How we tax foreign source income will influence what kind of economy we have in the long run - specifically, whether we have a strong and vibrant economy with competitive workers and companies, and whether we can create more export-related jobs which pay on average 17 percent more to the workers of this country.

In conclusion, let me say that we must consider the bigger picture when discussing the current U.S. international tax system.  Achieving a high standard of living for American workers and their families ultimately rests on the productivity of U.S. investments.  Growing productivity in turn requires investment in plant and equipment and in the further development of knowledge through research and education.

The challenge is to design a tax system that raises revenue with the least damage.  An overly complex and burdensome tax system can impose unnecessarily high costs to the economy by discouraging savings and investment, by causing investment to be allocated inefficiently, or by requiring excessive resources to be devoted to complying with and administering the tax rules.

With these larger issues in mind, I would like to offer four fundamental principles that I hope you would consider during your deliberations.  I believe that the following bedrock guidelines should be part of the core criteria by which any proposal is judged:

Four fundamental principles to guide WTO response

  1. If and to the extent that the ETI regime is repealed, any scored positive revenues such action generates should be reserved for measures to improve the competitiveness of U.S. corporations operating in the world marketplace;
  2. In designing international tax reform measures, the Committee should balance the needs of various affected industries;
  3. The Committee should seize every opportunity presented during this process to fashion simplified international tax rules that U.S. businesses can understand and the government can administer; and
  4. If the ETI regime is repealed or substantially changed, there should be an adequate transition period to avoid disruption of current plans and business activities.

A successful U.S. response to the WTO’s ruling against the ETI has the potential to address two key priorities for our country.  First, we must make the United States more competitive internationally, and, second, we must address the underlying problems with the U.S. international tax rules that are resulting in fewer and fewer global business headquarters being located in our country.

As Chairman Thomas noted to the full Committee at the February 27th hearing, the task before you is not an easy one.  It will require the collective effort of all Members from both parties to build a consensus on an approach that will meet U.S. international commitments while maintaining the competitiveness of American businesses and workers in the global marketplace.  I am confident that the Members of the House Committee on Ways and Means, with the active leadership of the Bush Administration and the collaboration of Senate colleagues, will rise to the occasion once again.

Finally, I would note Ambassador Zoellick’s efforts to have the European Union defer any retaliatory action while the United States works to comply with our WTO commitments.  There remains the likelihood that some action may be required this year.
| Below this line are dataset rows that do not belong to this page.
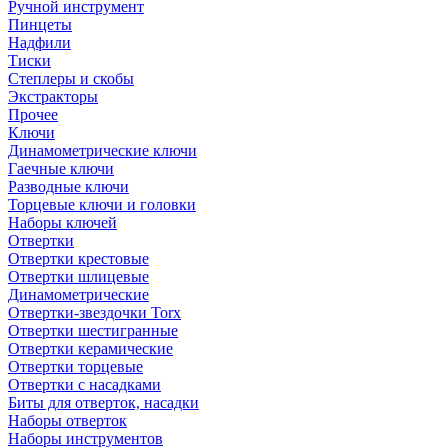
Ручной инструмент
Пинцеты
Надфили
Тиски
Степлеры и скобы
Экстракторы
Прочее
Ключи
Динамометрические ключи
Гаечные ключи
Разводные ключи
Торцевые ключи и головки
Наборы ключей
Отвертки
Отвертки крестовые
Отвертки шлицевые
Динамометрические
Отвертки-звездочки Torx
Отвертки шестигранные
Отвертки керамические
Отвертки торцевые
Отвертки с насадками
Биты для отверток, насадки
Наборы отверток
Наборы инструментов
Because of the huge potential magnitude of this issue, it would be highly desirable for the Congress to work with the White House to put in place a joint bipartisan task force to make formal recommendations to the Congress on a solution.  That task force should include: (1) the Administration; (2) select Members of Congress from both parties; and (3) representatives of both business and organized labor.

For my part, I would like to offer my assistance, and the assistance of PricewaterhouseCoopers, as the committee considers any replacement of the ETI regime.

Thank you again for the opportunity to testify today.  I will be happy to answer any questions you may have.